--- Source material ---
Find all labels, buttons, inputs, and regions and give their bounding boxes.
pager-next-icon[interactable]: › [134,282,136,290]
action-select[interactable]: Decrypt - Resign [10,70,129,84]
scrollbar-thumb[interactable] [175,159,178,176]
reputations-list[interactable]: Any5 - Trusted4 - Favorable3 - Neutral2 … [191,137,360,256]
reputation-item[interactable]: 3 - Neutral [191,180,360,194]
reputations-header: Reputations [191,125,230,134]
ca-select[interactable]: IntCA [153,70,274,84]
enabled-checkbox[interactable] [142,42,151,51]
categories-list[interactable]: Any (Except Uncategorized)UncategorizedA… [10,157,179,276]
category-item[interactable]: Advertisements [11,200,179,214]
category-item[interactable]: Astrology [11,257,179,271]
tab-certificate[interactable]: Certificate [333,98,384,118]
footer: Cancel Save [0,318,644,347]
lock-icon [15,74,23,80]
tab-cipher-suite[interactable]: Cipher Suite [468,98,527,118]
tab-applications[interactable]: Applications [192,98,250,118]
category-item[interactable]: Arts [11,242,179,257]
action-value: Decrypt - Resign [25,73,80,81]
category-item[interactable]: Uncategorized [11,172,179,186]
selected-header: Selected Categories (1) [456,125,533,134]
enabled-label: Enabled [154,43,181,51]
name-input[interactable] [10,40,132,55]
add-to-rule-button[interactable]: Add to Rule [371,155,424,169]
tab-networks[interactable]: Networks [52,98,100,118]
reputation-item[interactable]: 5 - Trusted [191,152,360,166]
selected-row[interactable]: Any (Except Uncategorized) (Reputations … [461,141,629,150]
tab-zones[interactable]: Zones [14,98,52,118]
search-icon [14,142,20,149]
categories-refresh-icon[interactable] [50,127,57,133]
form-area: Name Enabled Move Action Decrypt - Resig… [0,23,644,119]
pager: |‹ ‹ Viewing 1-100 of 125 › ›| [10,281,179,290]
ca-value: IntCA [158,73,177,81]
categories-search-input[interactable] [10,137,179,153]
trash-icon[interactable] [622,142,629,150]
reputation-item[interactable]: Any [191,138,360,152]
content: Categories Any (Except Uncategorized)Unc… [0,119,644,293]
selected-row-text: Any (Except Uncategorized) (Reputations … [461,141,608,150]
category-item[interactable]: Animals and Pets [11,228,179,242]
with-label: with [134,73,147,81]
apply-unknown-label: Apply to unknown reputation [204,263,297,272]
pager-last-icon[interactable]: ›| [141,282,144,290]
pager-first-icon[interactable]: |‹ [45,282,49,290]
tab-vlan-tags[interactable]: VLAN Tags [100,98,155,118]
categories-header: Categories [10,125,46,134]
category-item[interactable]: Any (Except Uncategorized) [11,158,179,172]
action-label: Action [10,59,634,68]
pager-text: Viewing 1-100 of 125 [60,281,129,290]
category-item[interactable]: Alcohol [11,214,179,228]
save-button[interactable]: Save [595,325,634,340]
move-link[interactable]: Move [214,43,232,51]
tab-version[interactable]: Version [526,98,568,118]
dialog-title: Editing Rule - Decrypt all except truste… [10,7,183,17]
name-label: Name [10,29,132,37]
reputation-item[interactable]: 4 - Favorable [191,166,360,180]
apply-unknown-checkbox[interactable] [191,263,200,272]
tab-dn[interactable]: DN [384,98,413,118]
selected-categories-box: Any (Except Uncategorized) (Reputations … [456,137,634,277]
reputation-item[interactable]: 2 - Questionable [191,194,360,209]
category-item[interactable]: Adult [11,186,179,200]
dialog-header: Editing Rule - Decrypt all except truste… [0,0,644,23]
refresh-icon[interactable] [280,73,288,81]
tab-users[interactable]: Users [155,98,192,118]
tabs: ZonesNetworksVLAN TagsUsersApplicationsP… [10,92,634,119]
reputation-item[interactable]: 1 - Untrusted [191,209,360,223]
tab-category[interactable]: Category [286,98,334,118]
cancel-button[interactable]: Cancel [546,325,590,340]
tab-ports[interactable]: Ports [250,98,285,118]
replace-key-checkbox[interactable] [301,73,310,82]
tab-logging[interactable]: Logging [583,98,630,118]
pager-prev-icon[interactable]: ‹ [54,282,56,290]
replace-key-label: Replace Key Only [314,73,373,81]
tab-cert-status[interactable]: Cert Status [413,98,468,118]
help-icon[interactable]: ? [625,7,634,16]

--- About this task ---
Return the whole of the data, character for character.

--- Task result ---
Find all labels, buttons, inputs, and regions and give their bounding boxes.
pager-next-icon[interactable]: › [134,282,136,290]
action-select[interactable]: Decrypt - Resign [10,70,129,84]
scrollbar-thumb[interactable] [175,159,178,176]
reputations-list[interactable]: Any5 - Trusted4 - Favorable3 - Neutral2 … [191,137,360,256]
reputation-item[interactable]: 3 - Neutral [191,180,360,194]
reputations-header: Reputations [191,125,230,134]
ca-select[interactable]: IntCA [153,70,274,84]
enabled-checkbox[interactable] [142,42,151,51]
categories-list[interactable]: Any (Except Uncategorized)UncategorizedA… [10,157,179,276]
category-item[interactable]: Advertisements [11,200,179,214]
category-item[interactable]: Astrology [11,257,179,271]
tab-certificate[interactable]: Certificate [333,98,384,118]
footer: Cancel Save [0,318,644,347]
lock-icon [15,74,23,80]
tab-cipher-suite[interactable]: Cipher Suite [468,98,527,118]
tab-applications[interactable]: Applications [192,98,250,118]
category-item[interactable]: Arts [11,242,179,257]
action-value: Decrypt - Resign [25,73,80,81]
category-item[interactable]: Uncategorized [11,172,179,186]
selected-header: Selected Categories (1) [456,125,533,134]
enabled-label: Enabled [154,43,181,51]
name-input[interactable] [10,40,132,55]
add-to-rule-button[interactable]: Add to Rule [371,155,424,169]
tab-networks[interactable]: Networks [52,98,100,118]
reputation-item[interactable]: 5 - Trusted [191,152,360,166]
selected-row[interactable]: Any (Except Uncategorized) (Reputations … [461,141,629,150]
tab-zones[interactable]: Zones [14,98,52,118]
search-icon [14,142,20,149]
categories-refresh-icon[interactable] [50,127,57,133]
form-area: Name Enabled Move Action Decrypt - Resig… [0,23,644,119]
pager: |‹ ‹ Viewing 1-100 of 125 › ›| [10,281,179,290]
ca-value: IntCA [158,73,177,81]
categories-search-input[interactable] [10,137,179,153]
trash-icon[interactable] [622,142,629,150]
reputation-item[interactable]: Any [191,138,360,152]
content: Categories Any (Except Uncategorized)Unc… [0,119,644,293]
selected-row-text: Any (Except Uncategorized) (Reputations … [461,141,608,150]
category-item[interactable]: Animals and Pets [11,228,179,242]
with-label: with [134,73,147,81]
apply-unknown-label: Apply to unknown reputation [204,263,297,272]
pager-last-icon[interactable]: ›| [141,282,144,290]
pager-first-icon[interactable]: |‹ [45,282,49,290]
tab-vlan-tags[interactable]: VLAN Tags [100,98,155,118]
categories-header: Categories [10,125,46,134]
category-item[interactable]: Any (Except Uncategorized) [11,158,179,172]
action-label: Action [10,59,634,68]
pager-text: Viewing 1-100 of 125 [60,281,129,290]
category-item[interactable]: Alcohol [11,214,179,228]
save-button[interactable]: Save [595,325,634,340]
move-link[interactable]: Move [214,43,232,51]
tab-version[interactable]: Version [526,98,568,118]
dialog-title: Editing Rule - Decrypt all except truste… [10,7,183,17]
name-label: Name [10,29,132,37]
reputation-item[interactable]: 4 - Favorable [191,166,360,180]
apply-unknown-checkbox[interactable] [191,263,200,272]
tab-dn[interactable]: DN [384,98,413,118]
selected-categories-box: Any (Except Uncategorized) (Reputations … [456,137,634,277]
reputation-item[interactable]: 2 - Questionable [191,194,360,209]
category-item[interactable]: Adult [11,186,179,200]
dialog-header: Editing Rule - Decrypt all except truste… [0,0,644,23]
refresh-icon[interactable] [280,73,288,81]
tab-users[interactable]: Users [155,98,192,118]
tabs: ZonesNetworksVLAN TagsUsersApplicationsP… [10,92,634,119]
reputation-item[interactable]: 1 - Untrusted [191,209,360,223]
tab-category[interactable]: Category [286,98,334,118]
cancel-button[interactable]: Cancel [546,325,590,340]
tab-ports[interactable]: Ports [250,98,285,118]
replace-key-checkbox[interactable] [301,73,310,82]
tab-logging[interactable]: Logging [583,98,630,118]
pager-prev-icon[interactable]: ‹ [54,282,56,290]
replace-key-label: Replace Key Only [314,73,373,81]
tab-cert-status[interactable]: Cert Status [413,98,468,118]
help-icon[interactable]: ? [625,7,634,16]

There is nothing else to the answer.